• To do
Output each line of the data below exactly, omitting any image.

• Source records
_ _ _ _ _ _ _
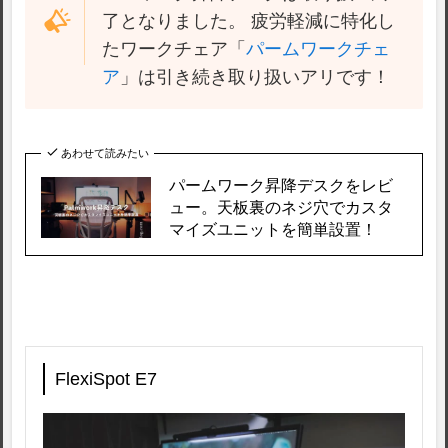
了となりました。 疲労軽減に特化し
たワークチェア「
パームワークチェ
ア
」は引き続き取り扱いアリです！
あわせて読みたい
パームワーク昇降デスクをレビ
ュー。天板裏のネジ穴でカスタ
マイズユニットを簡単設置！
FlexiSpot E7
_ _ _ _ _ _ _
• Exercise result
了となりました。 疲労軽減に特化し
たワークチェア「
パームワークチェ
ア
」は引き続き取り扱いアリです！
あわせて読みたい
パームワーク昇降デスクをレビ
ュー。天板裏のネジ穴でカスタ
マイズユニットを簡単設置！
FlexiSpot E7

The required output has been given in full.